Agrobacterium rhizogenes, a Gram-negative bacterium in the Rhizobiaceae family, is widely recognized for its broad host range and its ability to induce the formation of hairy roots. These roots exhibit rapid growth and genetic stability, making them ideal materials for gene function verification and secondary metabolism studies [8,9,10,11]. Unlike traditional Agrobacterium tumefaciens-mediated transformations, Agrobacterium rhizogenes-mediated hairy root transformation systems bypass tissue culture requirements and antibiotic screening, offering higher efficiency and practicality [12,13,14,15]. While most current systems rely on sterile seedling leaves or stem segments as explants [16,17,18], the acquisition of sterile materials is labor-intensive and complicated. Woody plants like L. chinense often encounter browning during in vitro culture, further complicating the process. Additionally, in vitro culture methods involve high costs, long cycles, and technical complexity, limiting their scalability and application.
In a non-tissue culture environment, the genetic transformation system mediated by A. rhizogenes offers a promising solution to several challenges associated with woody plant transformation. This approach significantly enhances transformation efficiency and provides a practical pathway for industrial applications [19,20]. Recent advancements have demonstrated the feasibility of A. rhizogenes-mediated hairy root genetic transformation systems in non-tissue culture environments for woody plants. For instance, Xie Xiaoting et al. [21] successfully developed a non-tissue culture-based genetic transformation system for Carya illinoinensis; Ma Haijie et al. [22] used A. rhizogenes strain K599 for root genetic transformation and genome editing of citrus; Wu Mengjie et al. [23] optimized the non-tissue culture-based transformation system of Phoebe bournei through an orthogonal L9 (33) test; and Jiu Linlu [24] explored non-tissue culture-based transformation conditions for peach (Prunus persica). These findings provide valuable insights for establishing a non-tissue culture-based transformation system for L. chinense.
As one of the largest transcription factor families, the AP2/ERF transcription factor family is ubiquitous in plants and is widely involved in important biological processes such as plant growth and development, secondary metabolism regulation, and biotic and abiotic stress response [25]. Anthocyanin belongs to flavonoids, which are one of the secondary metabolites of the flavonoid pathway, and AP2/ERF transcription factors are widely involved in the secondary metabolism regulation of flavonoids.

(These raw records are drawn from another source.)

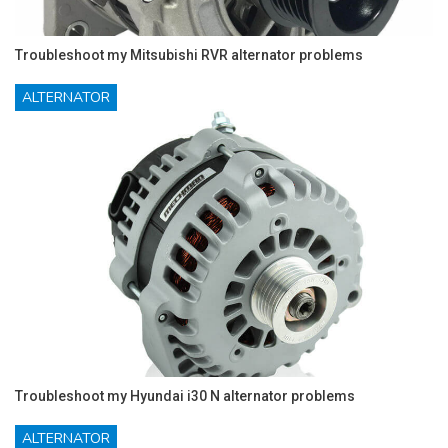
Troubleshoot my Mitsubishi RVR alternator problems
ALTERNATOR
Troubleshoot my Hyundai i30 N alternator problems
ALTERNATOR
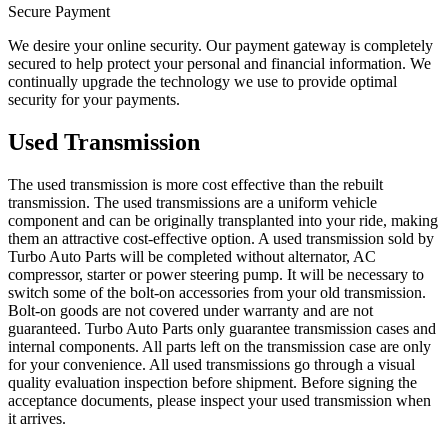
Secure Payment
We desire your online security. Our payment gateway is completely
secured to help protect your personal and financial information. We
continually upgrade the technology we use to provide optimal
security for your payments.
Used Transmission
The used transmission is more cost effective than the rebuilt
transmission. The used transmissions are a uniform vehicle
component and can be originally transplanted into your ride, making
them an attractive cost-effective option. A used transmission sold by
Turbo Auto Parts will be completed without alternator, AC
compressor, starter or power steering pump. It will be necessary to
switch some of the bolt-on accessories from your old transmission.
Bolt-on goods are not covered under warranty and are not
guaranteed. Turbo Auto Parts only guarantee transmission cases and
internal components. All parts left on the transmission case are only
for your convenience. All used transmissions go through a visual
quality evaluation inspection before shipment. Before signing the
acceptance documents, please inspect your used transmission when
it arrives.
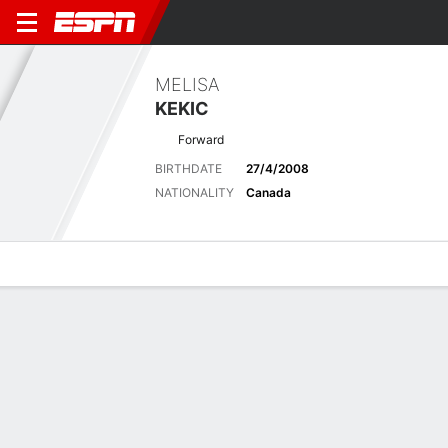
MELISA
KEKIC
Forward
BIRTHDATE
27/4/2008
NATIONALITY
Canada
Overview
Bio
News
Matches
Stats
Latest News
See All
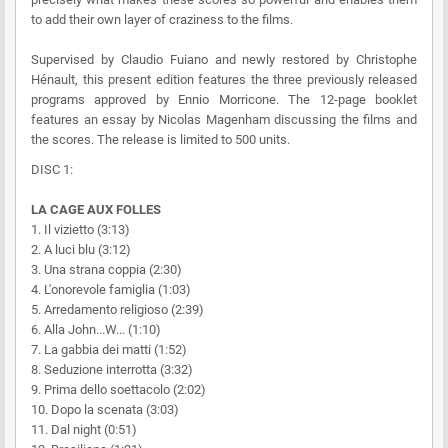
to add their own layer of craziness to the films.
Supervised by Claudio Fuiano and newly restored by Christophe
Hénault, this present edition features the three previously released
programs approved by Ennio Morricone. The 12-page booklet
features an essay by Nicolas Magenham discussing the films and
the scores. The release is limited to 500 units.
DISC 1:
LA CAGE AUX FOLLES
1. Il vizietto (3:13)
2. A luci blu (3:12)
3. Una strana coppia (2:30)
4. L'onorevole famiglia (1:03)
5. Arredamento religioso (2:39)
6. Alla John...W... (1:10)
7. La gabbia dei matti (1:52)
8. Seduzione interrotta (3:32)
9. Prima dello soettacolo (2:02)
10. Dopo la scenata (3:03)
11. Dal night (0:51)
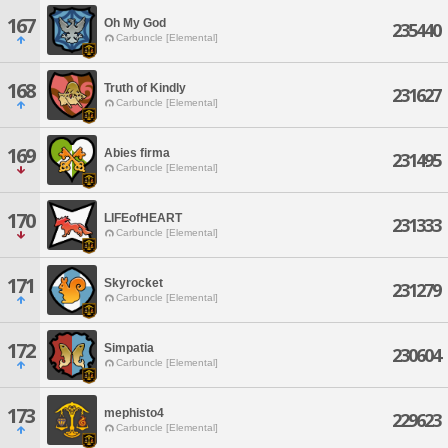
167
Oh My God
235440
Carbuncle [Elemental]
168
Truth of Kindly
231627
Carbuncle [Elemental]
169
Abies firma
231495
Carbuncle [Elemental]
170
LIFEofHEART
231333
Carbuncle [Elemental]
171
Skyrocket
231279
Carbuncle [Elemental]
172
Simpatia
230604
Carbuncle [Elemental]
173
mephisto4
229623
Carbuncle [Elemental]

According to the relevant reports, it is shown that AP2/ERF transcription factors are involved in the synthesis of anthocyanosides in plants such as pears, Arabidopsis thaliana, citrus, etc. [26,27,28]. The previous studies showed that the ethylene response factors Pp4ERF24 and Pp12ERF96 could regulate blue light-induced anthocyanoside synthesis in ‘Red Early Crisp’ pear fruits by interacting with MYB114 [26]. In Arabidopsis thaliana, a study has investigated the regulatory signaling pathway of anthocyanin production due to light response using two ERF mutant Arabidopsis thaliana mutants, AtERF4 and AtERF8, which showed that light inhibits anthocyanin production, and that the ERF mutants reduced the rate and extent of anthocyanin production in association with changes in the transcript levels of anthocyanin biosynthesis genes [27]. While in citrus, three AP2/ERF transcription factor members, CitERF32, CitERF33, and CitRAV1, promote flavanone and flavonoid accumulation by regulating the chalcone isomerase gene CitCHIL1 [28]. Anthocyanidins are widely found in the roots, flowers, leaves, and other organs of L. chinense and have important ornamental, medicinal, and industrial values, but the genetic transformation system of L. chinense has not yet been established to efficiently and orderly validate the gene homology and the development of secondary metabolites.
Despite advancements in genetic transformation techniques, research on transformation systems for L. chinense remains limited, with no highly efficient system currently available. This gap restricts its application in molecular breeding, stress tolerance studies, secondary metabolite biosynthesis, and investigations into growth and developmental mechanisms. To address this limitation, we have developed a simple, rapid, and efficient genetic transformation system for L. chinense mediated by A. rhizogenes. This tissue culture-independent system is adaptable to various species and can be completed within 5–8 weeks. Meanwhile, this study optimizes the transformation process by refining the infiltration solution composition, bacterial suspension concentration, and infiltration duration, significantly enhancing transformation efficiency. In addition, based on the transcription factor LcDREB-43 (augustus36771.t1) screened in our previous transcriptome data [29], we ligated the pCAMBIA1305-GFP vector and overexpressed the LcDREB-43 gene, thus applying the system to practical work.

2. Materials and Methods

2.1. Materials and Equipment

Cuttings of L. chinense ‘Xiangnong Xiangyun’ (20220205) and ‘Hei Zhenzhu’ were collected from healthy mature plants at the Garden and Flower Base of Hunan Agricultural University. Three Agrobacterium rhizogenes strains (K599, C58C1, and MSU440) were commercially obtained from Weidi Biotechnology Co., Ltd. (Shanghai, China). The pCAMBIA1305-GFP vector was stored in an ultra-low temperature freezer in the Laboratory of Ornamental Horticulture at Hunan Agricultural University. In this experiment, the infected cuttings of L. chinense were cultivated at the Garden and Flower Base of Hunan Agricultural University. The growth medium was composed of a volumetric mixture containing 25% perlite and 75% vermiculite.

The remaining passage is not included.